• A 20-year bull run, where Bangkok condo prices have multiplied by 700%
• Prime land price inflation at twice the rate of condo price inflation, whereby it has no longer been able to develop condos profitably for the past 3-4 years
• A loss of confidence in the Thai domestic market
• Thai household debt off the charts to hitherto unseen heights
The Curse of the Listed Developer
The concept of listed developers increasing profits and earnings every year, hits a roadblock when the property market corrects. Real estate by nature is more cyclical than other industries and is only a safe investment haven when the market is rising.
However, because of listed status demands, developers need to continue buying land, even when overpriced, in order to continue showing growth. They have to buy land on the assumption that property prices will continuing rising. This inevitably stops, and, they end up caught with an inventory of overpriced, unprofitable properties, that are out of tune with the market in recession.
Developers with strongest balance sheets, can fire-sell units quickly once the market turns, and slash prices before the race to the bottom starts in earnest.
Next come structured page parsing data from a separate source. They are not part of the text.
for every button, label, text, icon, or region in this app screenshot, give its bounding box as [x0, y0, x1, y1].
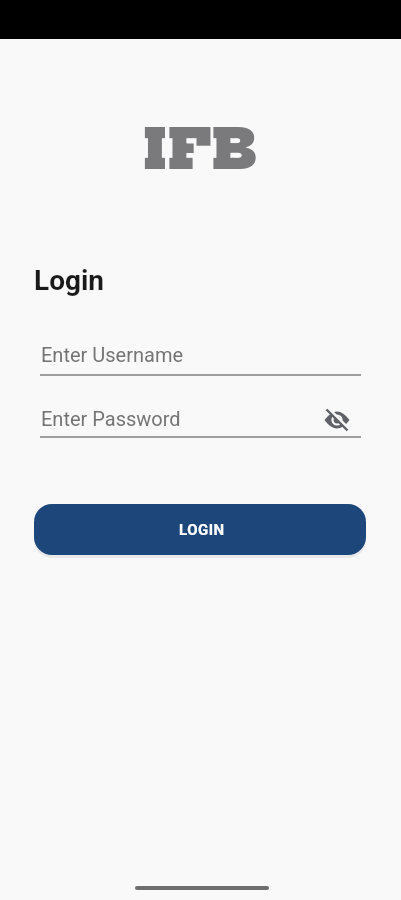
button[interactable]: Enter Username [40, 336, 361, 376]
staticText: IFB [0, 116, 401, 184]
button[interactable] [319, 404, 355, 436]
button[interactable]: Enter Password [40, 398, 361, 438]
staticText: Enter Password [41, 407, 181, 430]
staticText: LOGIN [179, 521, 225, 539]
button[interactable]: LOGIN [34, 504, 366, 555]
staticText: Login [34, 264, 105, 297]
staticText: Enter Username [41, 343, 184, 366]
Those that cannot, because they paid too much for the land, risk a huge potential distressed debt problem, and some will ultimately find themselves having leapt off the listed market cliff, lemming style.
A new report by CAS Capital (Thailand), an independent real estate asset management and construction specialist, paints a gloomy but realistic picture of the local condominium scene
Five years ago, a new condo launch was only considered successful, if 90%+ of the units were sold at launch. In 2019, a developer considers a 40% launch sales rate a great success, to be broadcast loudly!
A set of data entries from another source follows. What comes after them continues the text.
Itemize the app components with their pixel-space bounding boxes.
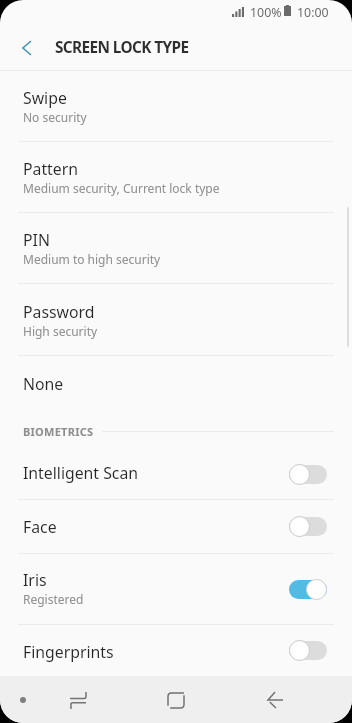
staticText: BIOMETRICS — [23, 424, 94, 439]
staticText: 10:00 — [297, 4, 329, 21]
staticText: Medium to high security — [23, 251, 161, 267]
staticText: Iris — [23, 569, 47, 591]
button[interactable]: Recents — [60, 682, 96, 718]
button[interactable]: Back — [257, 682, 293, 718]
button[interactable]: Swipe — [0, 71, 352, 141]
button[interactable]: Pattern — [0, 142, 352, 212]
staticText: High security — [23, 323, 98, 339]
staticText: Registered — [23, 591, 84, 607]
staticText: Pattern — [23, 158, 79, 180]
button[interactable]: Hide keyboard — [9, 686, 37, 714]
staticText: SCREEN LOCK TYPE — [55, 37, 189, 58]
staticText: Swipe — [23, 87, 67, 109]
button[interactable]: Password — [0, 284, 352, 355]
button[interactable]: Navigate up — [3, 27, 49, 69]
staticText: Password — [23, 301, 95, 323]
staticText: Fingerprints — [23, 641, 114, 663]
button[interactable]: PIN — [0, 213, 352, 283]
staticText: Face — [23, 516, 57, 538]
staticText: Medium security, Current lock type — [23, 180, 220, 196]
button[interactable]: Home — [158, 682, 194, 718]
button[interactable]: Fingerprints — [0, 625, 352, 676]
button[interactable]: Iris — [0, 554, 352, 624]
staticText: Intelligent Scan — [23, 462, 139, 484]
staticText: None — [23, 373, 64, 395]
staticText: 100% — [250, 4, 282, 21]
button[interactable]: Face — [0, 500, 352, 553]
staticText: PIN — [23, 229, 50, 251]
staticText: No security — [23, 109, 87, 125]
button[interactable]: Intelligent Scan — [0, 450, 352, 499]
button[interactable]: None — [0, 356, 352, 412]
For the past decade, most condo buyers were speculators or investors. Properties were bought at launch, and flipped to other buyers during construction, which could last three or four years.
As long as prices continued to rise, things worked very well. What we are seeing now, is developers dropping prices below launch levels, which leaves the remaining early speculators, left high and dry. Under these circumstances, it is obvious why speculators are evaporating and condo sales in Q4 2019 are the worst in a decade.
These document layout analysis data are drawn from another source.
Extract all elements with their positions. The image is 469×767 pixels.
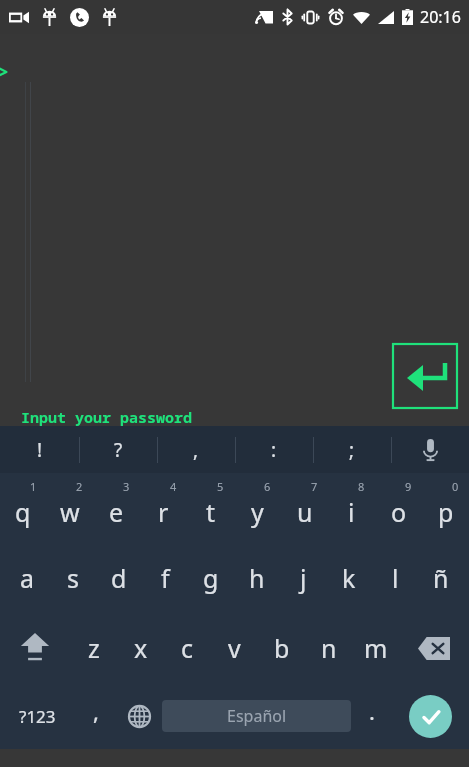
- staticText: q: [15, 495, 31, 529]
- button[interactable]: d: [96, 543, 142, 613]
- staticText: i: [348, 495, 355, 529]
- staticText: s: [67, 561, 79, 595]
- button[interactable]: Done: [409, 695, 452, 738]
- staticText: l: [392, 561, 399, 595]
- staticText: t: [206, 495, 216, 529]
- staticText: n: [321, 631, 337, 665]
- button[interactable]: c: [164, 613, 211, 683]
- button[interactable]: ñ: [418, 543, 464, 613]
- button[interactable]: a: [5, 543, 50, 613]
- staticText: .: [369, 696, 375, 726]
- staticText: r: [158, 495, 169, 529]
- staticText: 5: [217, 479, 224, 494]
- button[interactable]: m: [352, 613, 399, 683]
- button[interactable]: ?: [79, 426, 157, 473]
- button[interactable]: h: [234, 543, 280, 613]
- staticText: 20:16: [420, 6, 461, 28]
- staticText: ?: [114, 437, 123, 463]
- staticText: >: [0, 58, 9, 85]
- staticText: ;: [349, 437, 355, 463]
- staticText: ?123: [19, 705, 56, 728]
- staticText: k: [342, 561, 356, 595]
- staticText: x: [134, 631, 148, 665]
- button[interactable]: ,: [157, 426, 235, 473]
- button[interactable]: g: [188, 543, 234, 613]
- button[interactable]: Español: [162, 700, 351, 732]
- button[interactable]: :: [235, 426, 313, 473]
- button[interactable]: .: [351, 683, 392, 749]
- button[interactable]: n: [305, 613, 352, 683]
- staticText: u: [297, 495, 313, 529]
- button[interactable]: ?123: [0, 683, 75, 749]
- staticText: 4: [170, 479, 177, 494]
- button[interactable]: f: [142, 543, 188, 613]
- staticText: 7: [311, 479, 318, 494]
- staticText: 0: [452, 479, 459, 494]
- staticText: m: [364, 631, 388, 665]
- button[interactable]: 4: [140, 473, 187, 543]
- button[interactable]: l: [372, 543, 418, 613]
- button[interactable]: j: [280, 543, 326, 613]
- staticText: z: [88, 631, 100, 665]
- button[interactable]: Change language: [116, 683, 162, 749]
- button[interactable]: 5: [187, 473, 234, 543]
- staticText: ñ: [433, 561, 449, 595]
- staticText: d: [111, 561, 127, 595]
- button[interactable]: z: [70, 613, 117, 683]
- button[interactable]: Shift: [0, 613, 70, 683]
- button[interactable]: v: [211, 613, 258, 683]
- staticText: 3: [123, 479, 130, 494]
- staticText: g: [203, 561, 219, 595]
- button[interactable]: 3: [93, 473, 140, 543]
- staticText: 1: [30, 479, 37, 494]
- staticText: :: [271, 437, 277, 463]
- button[interactable]: !: [0, 426, 79, 473]
- staticText: Español: [227, 705, 287, 727]
- staticText: b: [274, 631, 290, 665]
- button[interactable]: 0: [422, 473, 469, 543]
- staticText: o: [391, 495, 407, 529]
- button[interactable]: 6: [234, 473, 281, 543]
- button[interactable]: s: [50, 543, 96, 613]
- staticText: p: [438, 495, 454, 529]
- button[interactable]: ;: [313, 426, 391, 473]
- button[interactable]: x: [117, 613, 164, 683]
- staticText: w: [60, 495, 80, 529]
- button[interactable]: Backspace: [399, 613, 469, 683]
- button[interactable]: 1: [0, 473, 46, 543]
- staticText: e: [109, 495, 124, 529]
- button[interactable]: 7: [281, 473, 328, 543]
- staticText: 8: [358, 479, 365, 494]
- staticText: 9: [405, 479, 412, 494]
- button[interactable]: ,: [75, 683, 116, 749]
- staticText: 6: [264, 479, 271, 494]
- button[interactable]: Voice input: [391, 426, 469, 473]
- staticText: 2: [76, 479, 83, 494]
- staticText: h: [249, 561, 265, 595]
- staticText: ,: [193, 437, 199, 463]
- staticText: v: [228, 631, 241, 665]
- staticText: f: [161, 561, 170, 595]
- staticText: !: [37, 437, 43, 463]
- staticText: c: [181, 631, 194, 665]
- button[interactable]: k: [326, 543, 372, 613]
- button[interactable]: b: [258, 613, 305, 683]
- staticText: y: [251, 495, 264, 529]
- staticText: ,: [93, 696, 99, 726]
- button[interactable]: 9: [375, 473, 422, 543]
- staticText: Input your password: [21, 407, 193, 427]
- button[interactable]: Enter: [393, 344, 457, 408]
- staticText: j: [300, 561, 307, 595]
- button[interactable]: 2: [46, 473, 93, 543]
- staticText: a: [20, 561, 35, 595]
- button[interactable]: 8: [328, 473, 375, 543]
Thai buyers are key to condo market sales, given the legal requirement to maintain minimum local ownership. Unprecedented domestic household debt levels therefore further exacerbates market frailty. The Central Bank, alarmed by rising debt defaults, is trying to reign in lending, but in spite of this, the bank NPL ratio has still surged upwards in Q4 2019. Furniture and fit-out packages are now standard for condo marketing.
Many developers have gone further by offering additional incentives. The Pattaya market has particularly seen the introduction of investment schemes that offer guaranteed returns of up to 10% per annum, for up to 10 years for an asset class with a market yield of 3-4%. Some more extreme schemes also guarantee to buy the condo back for between 105% and 150% of purchase price!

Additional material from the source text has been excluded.